Mientras explicaba la guerra híbrida de los enemigos contra la República Islámica, el mandatario ha destacado sobre la realidad de que la República Islámica de Irán “está inmersa en una guerra a gran escala”.
“Permaneceremos hasta el último aliento en defensa de nuestro país y de los intereses de la nación, y no tenemos ninguna duda en este camino”, ha destacado.
A pesar de todas estas circunstancias, ha agregado Pezeshkian, “la necesidad más importante del país es mantener la unidad, la cohesión, la solidaridad y el consenso entre todos los pilares del establecimiento de la República Islámica”.
En este sentido, el presidente ha agregado que el Gobierno hará todo lo que esté a su alcance para fortalecer la convergencia nacional.
En otra parte de sus declaraciones, el presidente se ha referido a los complejos desafíos que enfrenta el país y afirmó que afrontar simultáneamente las amenazas externas y resolver los problemas internos constituye una “necesidad inevitable”.
Pezeshkian ha reiterado la determinación de Irán de defender sus intereses nacionales y señaló que el país debe ser realista respecto a los costos y las consecuencias de esa firmeza.
Según el mandatario, los adversarios de Irán recurren a todos los medios para obstaculizar el progreso del país e impedir que continúe su camino “con dignidad, autoridad y honor”.
“La guerra de hoy no es únicamente una guerra de misiles”, ha agregado. “No quieren que surja en esta región un país independiente, poderoso y exitoso”, declaró Pezeshkian, al reconocer que gestionar al mismo tiempo la presión externa y los desafíos internos será, sin duda, una tarea difícil.
Además, al referirse a las negociaciones con Estados Unidos y al Memorando de Entendimiento (MoU) firmado entre ambos países en junio, Pezeshkian ha subrayado la importancia de proteger plenamente los derechos e intereses nacionales y rechazó cualquier retroceso en los principios y valores del país.
En este contexto, ha asegurado que Irán no cedió en sus derechos, principios, intereses nacionales, valores revolucionarios ni creencias en ninguno de los 14 apartados del memorando que puso fin a la guerra de 40 días.

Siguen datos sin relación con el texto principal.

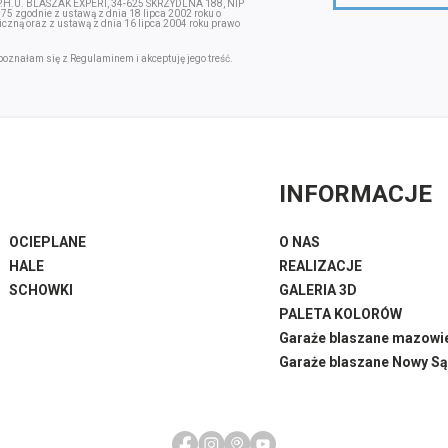
.P.H.U. BLASZAK EXPERT, 34-625 SKRZYDLNA 188, NIP
zgodnie z ustawą z dnia 18 lipca 2002 roku o
iczną oraz z ustawą z dnia 16 lipca 2004 roku prawo
poznałam się z
Regulaminem
i akceptuję jego treść.
INFORMACJE
OCIEPLANE
O NAS
HALE
REALIZACJE
SCHOWKI
GALERIA 3D
PALETA KOLORÓW
Garaże blaszane mazowi
Garaże blaszane Nowy S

Asimismo, ha afirmado que no se hicieron concesiones contrarias a los intereses de Irán y sostuvo que un examen detallado del acuerdo demuestra que la mayoría de sus disposiciones benefician al país.
“En la práctica, no se puede encontrar ningún apartado que haya creado una ventaja unilateral para la parte estadounidense”, ha recalcado.
Estados Unidos ha perpetrado numerosas violaciones del territorio iraní desde el 7 de abril, cuando el presidente estadounidense, Donald Trump, anunció un alto el fuego unilateral en el último episodio de la agresión estadounidense-israelí contra la República Islámica.
Las violaciones continuaron incluso después de que Washington y Teherán firmaran en junio el Memorando de Entendimiento (MoU), mediado por Pakistán, cuya primera cláusula establece claramente el cese de las agresiones en todos los frentes.
Estados Unidos reanudó el 7 de julio sus ataques contra Irán por orden del presidente Donald Trump, a los que respondieron el Cuerpo de Guardianes de la Revolución Islámica (CGRI) y el Ejército iraní con ataques de represalia mediante misiles y drones contra instalaciones militares estadounidenses en la región.